Flawed Set Followed by
Drunken Revelry

The town of Trenčín, Slovakia, has deep roots, going back at least to the day that Roman Emperor Marcus Aurelius had an inscription carved into a large rock outcropping that soars up in the center of the town. A millennium later, in the 10th century, this rocky tower became the site of Trenčín’s impressive castle, updated many times and, aside from a recently collapsed wall, still in a remarkable state of preservation. A further millennium’s passage of time brings the Tape-beatles’ unique form of expanded cinema to this ancient settlement.

To reach Trenčín, we drove across Moravia, and, after a long detour made necessary by road construction that took us well south of our intended route, we eventually reached the hamlet of Buchlov. We had wanted to visit the castle there, noteworthy for its collection of artifacts related to demonology; unfortunately, the castle was closed. But there in the parking lot we encountered a small girl, who couldn’t have been older than 8 or 9. Of her own initiative (and our willing encouragement), she showed us a footpath that went around the castle, giving a close up view of its stone walls and fortifications.

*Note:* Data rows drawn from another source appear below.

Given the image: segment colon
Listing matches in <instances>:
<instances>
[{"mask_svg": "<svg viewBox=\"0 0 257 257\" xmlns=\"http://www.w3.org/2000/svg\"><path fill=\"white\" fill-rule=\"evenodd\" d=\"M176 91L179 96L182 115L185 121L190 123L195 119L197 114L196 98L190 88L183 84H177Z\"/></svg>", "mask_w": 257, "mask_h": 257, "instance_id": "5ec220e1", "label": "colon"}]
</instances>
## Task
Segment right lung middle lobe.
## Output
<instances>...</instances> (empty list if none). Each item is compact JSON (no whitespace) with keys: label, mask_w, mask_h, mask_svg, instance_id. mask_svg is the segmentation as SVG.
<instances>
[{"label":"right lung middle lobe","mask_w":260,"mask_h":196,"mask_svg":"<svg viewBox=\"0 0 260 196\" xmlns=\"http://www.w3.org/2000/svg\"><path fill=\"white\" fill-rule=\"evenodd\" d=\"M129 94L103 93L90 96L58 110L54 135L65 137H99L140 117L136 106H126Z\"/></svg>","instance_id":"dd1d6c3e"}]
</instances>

We soon had to say good-bye to our knowledgeable and diminutive tour guide, and just a few hours (and one easy border crossing) later reached the city center of Trenčín. There we were welcomed by Multiplace organizer Peter Mazurkovič of the group Kontakte Komunity. He took us immediately to show us our venue, a club called Area 51, whose medieval-kitsch storefront tacitly ignores its own namesake. The event was to take place under the aegis of the Multiplace Festival, with events simultaneously occurring in a handful of major towns in the Slovak Republic.

The next day, we set off on a round of sightseeing, the town being extremely worthy of such an activity. Together with Peter, we walked around the castle, and, from a high vantage point, took in the hazy bluish vista of Carpathian peaks, softly undulating hills, and the city’s residential and industrial sections stretched out beneath us on either side. We inspected the recently-collapsed castle wall, its moat, and then, heated by our exertions, stepped into a cool dark forest park with winding footpaths that took us back to the city center. We arrived at the club in the mid-afternoon.

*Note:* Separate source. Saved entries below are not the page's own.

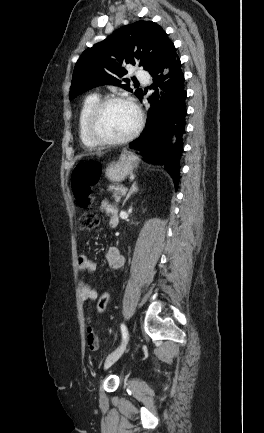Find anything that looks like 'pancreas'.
<instances>
[{
    "label": "pancreas",
    "instance_id": "1",
    "mask_svg": "<svg viewBox=\"0 0 264 433\" xmlns=\"http://www.w3.org/2000/svg\"><path fill=\"white\" fill-rule=\"evenodd\" d=\"M123 186L120 185L118 188L113 192V197L116 202H119L121 197L124 196L125 193L122 192Z\"/></svg>",
    "mask_w": 264,
    "mask_h": 433
}]
</instances>
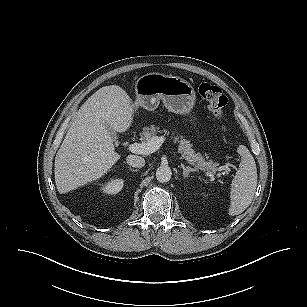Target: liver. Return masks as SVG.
<instances>
[{"instance_id": "6515ba94", "label": "liver", "mask_w": 307, "mask_h": 307, "mask_svg": "<svg viewBox=\"0 0 307 307\" xmlns=\"http://www.w3.org/2000/svg\"><path fill=\"white\" fill-rule=\"evenodd\" d=\"M132 102L120 86L97 90L80 107L56 154L55 183L60 194L99 179L120 159L110 130L127 131Z\"/></svg>"}]
</instances>
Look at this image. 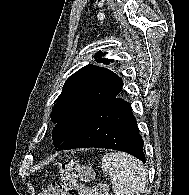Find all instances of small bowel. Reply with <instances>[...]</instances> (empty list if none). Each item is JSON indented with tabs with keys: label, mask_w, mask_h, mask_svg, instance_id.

Area 51 is an ancient cellar with arched ceilings, and the air is dank and smoky. We were given the choice of one of the underground rooms, or the courtyard by which the club’s main entrance was accessed. We chose the courtyard (thus placing our bets that it wouldn’t rain). The set-up presented only one real challenge: that of getting a large enough surface to project onto. Nearing the last minute, we finally settled on two similar screens (of slightly differing hues) placed side by side in front of the ivy-covered wall opposite the projectors. The seam that ran down the middle image was only minimally distracting during the show, as it turned out.

More distracting was the complaints about noise from the neighbors once the show had started. From our position near the projectors, it sounded as if a screaming scuffle had broken out just outside the courtyard. The end result was the need to mollify the neighbors, and so the sound volume was reduced, making the effect of the music, shall we say, less dramatic than would be our preference.

We took it in stride and finished the show without other serious mishap. In the end, the audience seemed to appreciate it anyway, and the organizers were pleased with the presentation. So it was certainly good enough in the end. After taking down the equipment, we adjourned to the bar, were we drank borovička with our new friends until early the next morning.

The next day, we determined to take an alternate route back, to avoid the detour that had derailed our progress two days before. We took in the winding roads, green fields and gentle mountains of western Slovakia, delaying our border crossing until late in the afternoon. It was nearly eleven o’clock when we finally arrived back in Prague.